Saturday, November 2, 2019

Cost of Medicare for All pt. 1 - how pro-corporates deceive on the price tag

There's been a lot of recent talk as to how to fund any kind of Medicare for All/single-payer proposal, so I wanted to go over some of that. This will be another one of my two-part posts, given how much there is to unpack, with this one discussing a few models on how to pay for Medicare for All, and why most of them are dishonest scare tactics.

Recently, I pointed out that an analysis from “liberal” Yahoo!Finance columnist Rick Newman was misleading readers on the price tag of Medicare for All, as it refused to show the $3 trillion + annual price tag would be mostly offset by lower costs to consumers, businesses and states, making the outcome much less disruptive and expensive than Mr. Centrist wanted to portray it as.

Newman doubled down on the scare tactics with an article from this week titled “The Democratic plan for a 42% national sales tax.” First of all, no Dem has asked for a 42% national sales tax, and few have asked for any type of national sales tax at all.
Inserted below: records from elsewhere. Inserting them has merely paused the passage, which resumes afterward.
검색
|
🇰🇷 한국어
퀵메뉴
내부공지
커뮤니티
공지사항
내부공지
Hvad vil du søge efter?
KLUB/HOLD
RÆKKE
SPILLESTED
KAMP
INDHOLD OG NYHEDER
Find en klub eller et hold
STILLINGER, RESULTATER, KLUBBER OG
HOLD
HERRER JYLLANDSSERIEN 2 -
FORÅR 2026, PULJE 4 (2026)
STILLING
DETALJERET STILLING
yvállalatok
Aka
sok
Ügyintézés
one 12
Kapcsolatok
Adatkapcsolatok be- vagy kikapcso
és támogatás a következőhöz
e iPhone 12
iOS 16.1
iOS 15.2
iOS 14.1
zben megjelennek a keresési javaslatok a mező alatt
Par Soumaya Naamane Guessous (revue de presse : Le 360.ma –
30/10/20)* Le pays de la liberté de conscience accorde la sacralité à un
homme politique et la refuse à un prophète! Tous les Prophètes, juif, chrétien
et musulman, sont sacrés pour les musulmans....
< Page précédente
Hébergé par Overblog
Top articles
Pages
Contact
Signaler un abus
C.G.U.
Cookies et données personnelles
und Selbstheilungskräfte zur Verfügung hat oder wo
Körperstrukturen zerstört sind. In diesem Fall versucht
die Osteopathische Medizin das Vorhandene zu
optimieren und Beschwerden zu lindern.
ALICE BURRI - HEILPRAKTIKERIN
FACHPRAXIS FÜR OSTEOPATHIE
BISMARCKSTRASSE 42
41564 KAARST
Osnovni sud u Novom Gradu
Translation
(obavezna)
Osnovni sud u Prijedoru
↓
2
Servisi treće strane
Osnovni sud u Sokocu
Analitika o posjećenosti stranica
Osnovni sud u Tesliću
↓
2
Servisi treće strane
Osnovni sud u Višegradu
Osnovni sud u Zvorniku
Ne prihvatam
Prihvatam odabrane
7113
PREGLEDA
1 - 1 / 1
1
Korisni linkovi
So where is this headline coming from?

Newman uses estimates from the Committee for a Responsible Federal Budget (a front group funded by Pete “Kill Social Security and Medicare” Peterson) to make the claim. After saying Elizabeth Warren’s original 2% wealth tax wouldn’t entirely pay for Medicare for All (no shit, Rick), Newman goes into the ways government could come up with $3 trillion a year for Medicare for All.
Okay, that won’t do it. So what will? CRFB outlined a variety of options. A 42% national sales tax (known as a valued-added tax) would generate about $3 trillion in revenue. But it would destroy the consumer spending that’s the backbone of the U.S. economy. A tax of that magnitude would be like 42% inflation, wrecking consumer budgets and the many companies that depend on them, from Walmart and Amazon to your local car dealer.
In addition to the sketchy assumption that all of a national sales tax would be passed ahead to consumers instead of having companies see their profit margins reduced (as we’ve seen with tariffs and other recent add-ons), no one thinks that Medicare for All would be financed entirely this way. It's a pathetic straw man to even bring it up.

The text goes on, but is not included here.